A proposta para o CPP reside nas seguintes modificações:

Art. 10. [...].

§ 4º A autoridade policial poderá sugerir, no relatório do inquérito, o encaminhamento das partes ao procedimento restaurativo.

Art. 24. [...].

§ 3º Poderá o juiz, com a anuência do Ministério Público, encaminhar os autos de inquérito policial a núcleos de justiça restaurativa, quando vítima e infrator manifestarem, voluntariamente, a intenção de se submeterem ao procedimento restaurativo.

§ 4º Poderá o Ministério Público deixar de propor ação penal enquanto estiver em curso procedimento restaurativo.

Art. 93 A. O curso da ação penal poderá ser também suspenso quando recomendável o uso de práticas restaurativas.

No CPP, ainda serão introduzidos no Capítulo VIII, sete novos artigos (arts. 556 a 562), que irão disciplinar o procedimento restaurativo e os requisitos para a sua indicação, na forma acima já tratada, começando com a análise de algumas circunstâncias judiciais, passando pela remessa do caso pelo juiz, com anuência do Ministério Público, ao núcleo, assim como a regulamentação do atendimento pelos facilitadores, a elaboração do acordo e sua homologação.

Em relação à Lei nº 9.099/95, o Projeto altera os seguintes dispositivos, passando à seguinte redação:

Art. 62. O processo orientar-se-á pelos critérios da oralidade, simplicidade, informalidade, economia processual e celeridade, buscando-se, sempre que possível, a conciliação, a transação e o uso de práticas restaurativas.

Art. 69. [...]

§ 2º A autoridade policial poderá sugerir, no termo circunstanciado, o encaminhamento dos autos para procedimento restaurativo.

Art. 76. [...]

§ 7º Em qualquer fase do procedimento de que trata esta Lei o Ministério Público poderá oficiar pelo encaminhamento das partes ao núcleo de justiça restaurativa.

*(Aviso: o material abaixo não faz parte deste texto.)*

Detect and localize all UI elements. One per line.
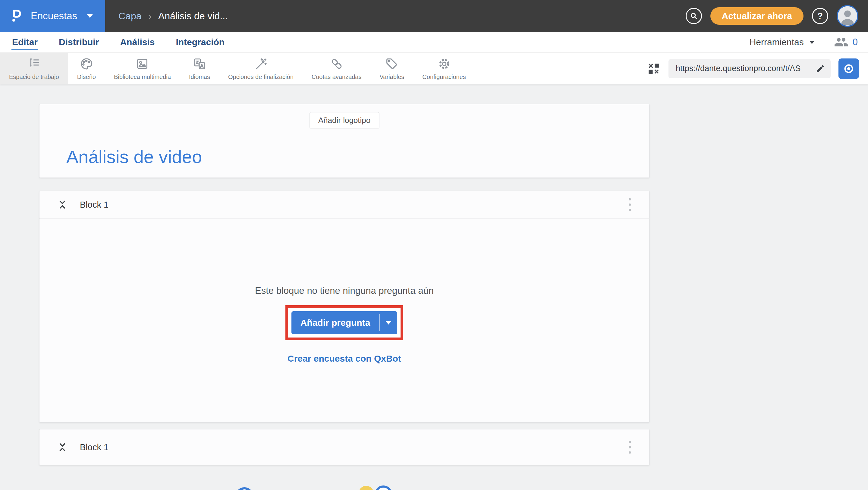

Nessa configuração, para os Juizados Especiais Criminais, o Projeto acrescenta, no dispositivo que orienta os princípios do microssistema, o uso das práticas restaurativas ao lado da conciliação e da transação penal, como um dos seus institutos a ser remetido os casos.

No Brasil, a implantação desse Projeto será sob o crivo do Poder Judiciário, com a ampliação do leque de mais um serviço público para incluir a Justiça Restaurativa, como opção para às partes e mais uma técnica de solução de conflito. A Justiça Restaurativa contará com os profissionais de todas as instâncias judiciais do âmbito criminal; são eles: os magistrados (juízes de direito e desembargadores), os facilitadores, promotores de justiça, defensores públicos, advogados, serventuários, membros da rede de atendimento judicial e voluntários capacitados e sensibilizados para a transformação da cultura do litígio em cultura de paz.

Embora haja espaços normativos para a aplicação da Justiça Restaurativa no contexto brasileiro, com maior razão diante da Meta nº 8/2016, do CNJ, necessita-se incluí-la no ordenamento jurídico nacional, a fim de fixar o procedimento, padrões e diretrizes legais. Sem embargo do contido na Resolução nº 2002/12, da ONU, é de grande relevância a adaptação e a contextualização da aplicação da Justiça Restaurativa à realidade e peculiaridade nacional.

O Projeto de Lei nº 7006/2006, apesar de necessitar de alguns ajustes, caminha na direção para estruturar o sistema de Justiça Restaurativa perante as instâncias judiciais, regulamentando o procedimento restaurativo, inclusive com alterações propostas no Código Penal, no Código de Processo Penal e na Lei dos Juizados Especiais Criminais.

Investir, nesse modelo, implica muito mais uma mudança de cultura e percepção do que uma mudança legislativa. Esse caminho evidencia-se em um importante passo para sedimentar uma nova competência de lidar com conflitos penais, tornando-o acessível a toda a sociedade essa nova forma de pacificação social.